Multi-dword LDS opcodes seem to be the culprit.

arsenm added a comment.Oct 8 2018, 6:17 PM

Why exactly? Is it possible the Mesa lds allocation isn’t aligning properly?

mareko added a comment.Oct 8 2018, 6:25 PM

Why exactly? Is it possible the Mesa lds allocation isn’t aligning properly?

Since the issue only occurs on SI, I don't think Mesa is doing anything bad. Unless there is some LDS hw difference on SI...

arsenm added a comment.Oct 8 2018, 7:08 PM

Why exactly? Is it possible the Mesa lds allocation isn’t aligning properly?

Since the issue only occurs on SI, I don't think Mesa is doing anything bad. Unless there is some LDS hw difference on SI...

I do remember one bug we have that may be related. We try to use the ds_read2_b32 with 4-byte signed trick on SI, without checking that we can use the offsets if the base address isn't known positive

Why exactly? Is it possible the Mesa lds allocation isn’t aligning properly?

Since the issue only occurs on SI, I don't think Mesa is doing anything bad. Unless there is some LDS hw difference on SI...

I do remember one bug we have that may be related.

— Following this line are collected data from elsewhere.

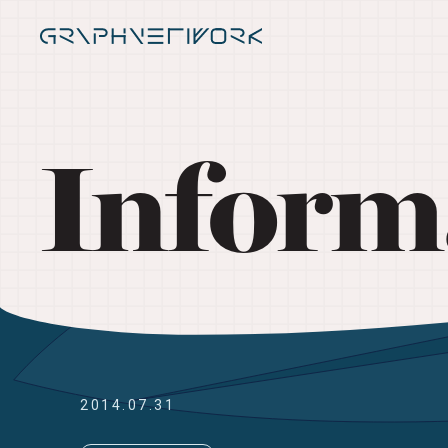
Inform
2014.07.31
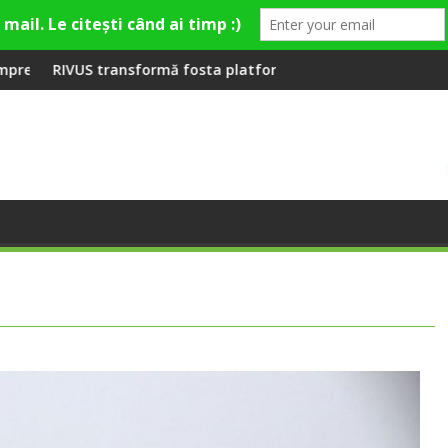
la Fashion Village
sta platformă Carbochim într-un nou centru cultural și de div
Când luna devine o întrebar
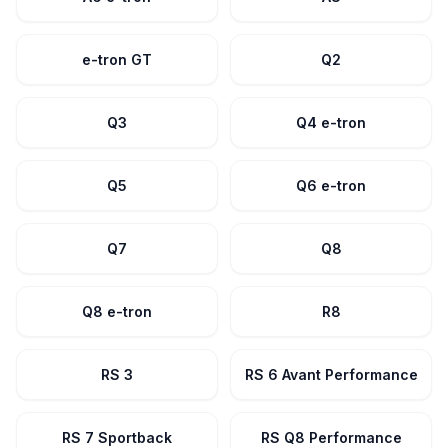
e-tron GT
Q2
Q3
Q4 e-tron
Q5
Q6 e-tron
Q7
Q8
Q8 e-tron
R8
RS 3
RS 6 Avant Performance
RS 7 Sportback
RS Q8 Performance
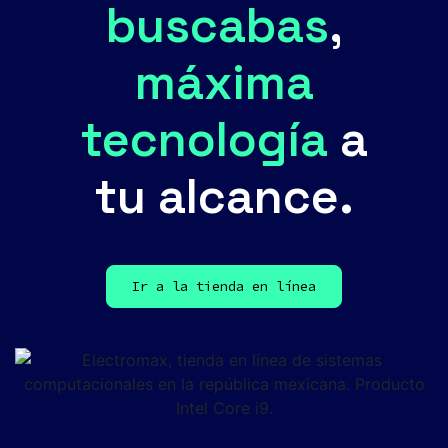
buscabas
,
máxima
tecnología
a
tu alcance.
Ir a la tienda en línea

We try to use the ds_read2_b32 with 4-byte signed trick on SI, without checking that we can use the offsets if the base address isn't known positive

Are you saying that on SI, if the base address (from VGPR) is negative, but (base address + offset) is in range, the instruction won't execute correctly? Is there documentation on this somewhere?

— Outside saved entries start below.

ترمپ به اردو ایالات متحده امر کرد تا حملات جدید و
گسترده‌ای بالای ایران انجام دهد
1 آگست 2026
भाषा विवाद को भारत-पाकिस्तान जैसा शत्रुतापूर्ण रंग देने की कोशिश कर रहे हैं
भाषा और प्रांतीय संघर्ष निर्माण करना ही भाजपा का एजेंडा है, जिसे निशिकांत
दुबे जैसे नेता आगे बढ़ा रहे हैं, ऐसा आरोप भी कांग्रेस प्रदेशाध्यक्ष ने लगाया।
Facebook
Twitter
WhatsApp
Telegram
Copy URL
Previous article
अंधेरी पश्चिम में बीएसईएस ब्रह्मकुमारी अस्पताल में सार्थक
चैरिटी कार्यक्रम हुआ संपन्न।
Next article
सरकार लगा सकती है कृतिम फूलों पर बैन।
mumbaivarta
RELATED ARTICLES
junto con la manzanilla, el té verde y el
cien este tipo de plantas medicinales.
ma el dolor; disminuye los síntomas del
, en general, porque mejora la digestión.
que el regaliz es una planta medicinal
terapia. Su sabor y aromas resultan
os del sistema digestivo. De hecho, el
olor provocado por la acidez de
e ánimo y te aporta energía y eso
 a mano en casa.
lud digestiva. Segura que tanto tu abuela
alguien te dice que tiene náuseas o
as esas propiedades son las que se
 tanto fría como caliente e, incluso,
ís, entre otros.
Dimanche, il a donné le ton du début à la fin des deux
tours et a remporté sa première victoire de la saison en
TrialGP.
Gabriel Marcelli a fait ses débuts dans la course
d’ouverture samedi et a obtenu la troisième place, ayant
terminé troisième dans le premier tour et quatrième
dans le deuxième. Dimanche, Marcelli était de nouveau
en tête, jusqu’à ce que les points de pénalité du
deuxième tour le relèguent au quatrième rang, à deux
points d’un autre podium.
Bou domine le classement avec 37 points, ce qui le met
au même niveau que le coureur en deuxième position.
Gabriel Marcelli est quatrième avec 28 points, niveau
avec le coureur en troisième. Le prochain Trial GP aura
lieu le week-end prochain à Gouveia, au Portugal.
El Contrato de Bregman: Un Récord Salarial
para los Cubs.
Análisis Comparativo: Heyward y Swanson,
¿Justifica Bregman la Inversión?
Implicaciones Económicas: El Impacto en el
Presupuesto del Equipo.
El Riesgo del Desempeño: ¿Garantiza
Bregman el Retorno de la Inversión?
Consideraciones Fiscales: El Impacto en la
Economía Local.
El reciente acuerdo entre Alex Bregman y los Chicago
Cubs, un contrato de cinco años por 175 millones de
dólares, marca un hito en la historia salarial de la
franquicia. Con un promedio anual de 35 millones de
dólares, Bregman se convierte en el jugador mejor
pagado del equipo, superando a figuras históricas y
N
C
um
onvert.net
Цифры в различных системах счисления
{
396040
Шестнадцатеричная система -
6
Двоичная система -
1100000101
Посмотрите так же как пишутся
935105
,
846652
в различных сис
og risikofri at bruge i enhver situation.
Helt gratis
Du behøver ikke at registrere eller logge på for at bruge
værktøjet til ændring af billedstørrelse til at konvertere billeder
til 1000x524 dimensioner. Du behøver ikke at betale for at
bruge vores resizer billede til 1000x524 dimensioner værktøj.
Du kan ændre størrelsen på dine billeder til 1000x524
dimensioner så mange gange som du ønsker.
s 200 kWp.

Why exactly? Is it possible the Mesa lds allocation isn’t aligning properly?

Since the issue only occurs on SI, I don't think Mesa is doing anything bad. Unless there is some LDS hw difference on SI...

I do remember one bug we have that may be related. We try to use the ds_read2_b32 with 4-byte signed trick on SI, without checking that we can use the offsets if the base address isn't known positive

Are you saying that on SI, if the base address (from VGPR) is negative, but (base address + offset) is in range, the instruction won't execute correctly? Is there documentation on this somewhere?

The problem is specifically on SI the adder for the offset is only 16-bit, so if a carry happens it computes the wrong address. The overly strong condition we use for this is that the base address is known positive (see isDSOffsetLegal)

That was a good hint.

It turns out that there is a shader which unconditionally loads from lds_array[n] and lds_array[n+1] in a loop that starts with n == -1...

This patch should be superceded by D53160.

mareko abandoned this revision.Nov 12 2018, 7:37 PM

Why exactly? Is it possible the Mesa lds allocation isn’t aligning properly?

Since the issue only occurs on SI, I don't think Mesa is doing anything bad. Unless there is some LDS hw difference on SI...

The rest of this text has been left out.